South African Reserve Bank Governor Lesetja Kganyago acknowledged that inflation has eased, but stressed it was premature to declare victory in the battle to contain price pressures.
(Bloomberg) — South African Reserve Bank Governor Lesetja Kganyago acknowledged that inflation has eased, but stressed it was premature to declare victory in the battle to contain price pressures.
“We have got to be seeing that consecutively, inflation is sustainably closer to the 4.5% that we aim for,” he said Thursday during a television interview with Newzroom Afrika. “Then we would know that we have actually conquered this monster called inflation.”
The South African central bank held its benchmark interest rate unchanged at 8.25% on Sept. 21, while stressing that the job of tackling elevated inflation was “not yet done.” Kganyago repeated that mantra during Thursday’s interview.
The central bank prefers to anchor inflation expectations close to the midpoint of its target range of 3% to 6% Annual inflation in August quickened for the first time in five months to 4.8% from 4.7% in July, signaling that price pressures are still lingering.
“We are guided by data. We will look at the data that’s come since our previous meeting,” Kganyago said when asked if the monetary policy committee will hold rates again in November.
He noted the risks to the inflation outlook include oil and food prices, as well as the value of the rand on foreign-exchange markets, which has weakened more than 10% against the dollar so far this year as the US central bank raised rates.
“Global financial conditions remain tight and with global financial conditions being tight, capital flows to where it can get the best returns,” he said, adding that the rate differential advantage enjoyed by emerging markets has narrowed as monetary policy in advanced economies was tightened.

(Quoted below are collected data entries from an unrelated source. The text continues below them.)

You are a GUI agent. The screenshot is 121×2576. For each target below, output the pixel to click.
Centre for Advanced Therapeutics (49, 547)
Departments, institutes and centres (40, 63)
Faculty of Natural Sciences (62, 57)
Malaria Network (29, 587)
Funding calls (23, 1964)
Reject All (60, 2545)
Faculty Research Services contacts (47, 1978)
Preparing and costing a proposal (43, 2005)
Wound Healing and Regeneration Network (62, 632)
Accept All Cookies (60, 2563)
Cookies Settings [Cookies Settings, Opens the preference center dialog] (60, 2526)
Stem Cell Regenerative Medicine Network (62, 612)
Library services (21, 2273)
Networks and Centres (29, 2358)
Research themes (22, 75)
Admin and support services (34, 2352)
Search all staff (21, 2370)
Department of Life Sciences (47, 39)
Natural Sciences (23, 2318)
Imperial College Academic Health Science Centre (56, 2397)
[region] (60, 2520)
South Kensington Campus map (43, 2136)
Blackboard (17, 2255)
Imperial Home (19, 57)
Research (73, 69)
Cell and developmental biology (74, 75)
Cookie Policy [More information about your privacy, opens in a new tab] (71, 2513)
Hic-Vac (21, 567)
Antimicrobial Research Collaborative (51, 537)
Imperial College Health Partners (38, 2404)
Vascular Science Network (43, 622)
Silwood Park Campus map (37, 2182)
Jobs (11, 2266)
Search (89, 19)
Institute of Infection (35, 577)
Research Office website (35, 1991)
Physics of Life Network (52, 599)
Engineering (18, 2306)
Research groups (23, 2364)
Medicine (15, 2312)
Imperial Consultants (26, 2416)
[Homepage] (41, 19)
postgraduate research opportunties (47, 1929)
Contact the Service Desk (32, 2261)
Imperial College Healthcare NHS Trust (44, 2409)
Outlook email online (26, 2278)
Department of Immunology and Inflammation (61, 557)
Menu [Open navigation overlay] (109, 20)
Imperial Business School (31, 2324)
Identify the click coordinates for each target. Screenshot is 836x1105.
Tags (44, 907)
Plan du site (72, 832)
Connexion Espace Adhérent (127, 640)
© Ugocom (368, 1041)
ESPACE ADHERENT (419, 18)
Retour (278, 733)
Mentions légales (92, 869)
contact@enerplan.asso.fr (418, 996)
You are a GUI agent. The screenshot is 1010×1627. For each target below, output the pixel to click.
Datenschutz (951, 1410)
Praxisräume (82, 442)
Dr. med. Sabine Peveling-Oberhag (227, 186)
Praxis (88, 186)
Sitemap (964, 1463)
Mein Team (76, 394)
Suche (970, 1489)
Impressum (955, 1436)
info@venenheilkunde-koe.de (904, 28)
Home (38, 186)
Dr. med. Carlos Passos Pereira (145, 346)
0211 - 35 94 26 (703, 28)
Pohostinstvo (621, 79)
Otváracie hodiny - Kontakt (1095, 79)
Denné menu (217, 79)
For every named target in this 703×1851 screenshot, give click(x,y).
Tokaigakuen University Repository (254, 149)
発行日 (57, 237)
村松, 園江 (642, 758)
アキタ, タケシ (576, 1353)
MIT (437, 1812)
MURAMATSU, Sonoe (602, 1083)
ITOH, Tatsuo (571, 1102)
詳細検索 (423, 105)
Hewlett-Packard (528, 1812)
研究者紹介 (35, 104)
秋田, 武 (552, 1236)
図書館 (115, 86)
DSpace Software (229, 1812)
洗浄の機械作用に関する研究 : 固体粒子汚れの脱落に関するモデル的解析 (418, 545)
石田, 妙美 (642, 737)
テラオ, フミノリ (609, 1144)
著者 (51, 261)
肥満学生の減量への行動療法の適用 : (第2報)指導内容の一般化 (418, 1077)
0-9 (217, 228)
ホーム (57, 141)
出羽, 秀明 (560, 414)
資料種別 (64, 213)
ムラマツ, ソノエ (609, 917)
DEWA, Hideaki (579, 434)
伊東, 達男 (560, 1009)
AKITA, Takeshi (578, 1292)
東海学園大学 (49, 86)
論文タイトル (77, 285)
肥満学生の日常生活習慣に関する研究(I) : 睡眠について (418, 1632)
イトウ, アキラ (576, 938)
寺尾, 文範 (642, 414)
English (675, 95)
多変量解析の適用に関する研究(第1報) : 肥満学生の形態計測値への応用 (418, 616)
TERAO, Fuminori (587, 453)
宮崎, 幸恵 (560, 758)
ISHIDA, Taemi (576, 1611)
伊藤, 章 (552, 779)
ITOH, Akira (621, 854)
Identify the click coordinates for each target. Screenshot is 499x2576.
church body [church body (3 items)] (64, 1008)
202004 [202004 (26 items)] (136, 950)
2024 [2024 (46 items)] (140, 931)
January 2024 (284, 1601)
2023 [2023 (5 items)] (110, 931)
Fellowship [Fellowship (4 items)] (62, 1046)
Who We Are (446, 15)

In forecasts updated last month, the central bank expects inflation to average 5.9% this year down from a prior estimate of 6%, slowing to an average of 5.1% in 2024. It sees the South African economy growing 0.7% this year, up from a previous forecast of 0.4%, as ongoing power cuts and logistical constraints continue to hamper activity.
“Inflation is eating the income of South Africans the central bank has to be vigilant to that,” Kganyago said. “We do not take pleasure at South Africans being in pain because interest rates are elevated.”
South Africa’s gloomy economic outlook is also being darkened by the government’s poor public finances. Finance Minister Enoch Godongwana is expected to warn of a widening budget deficit and declining revenues when he presents a review of South Africa’s fiscal position on Nov. 1.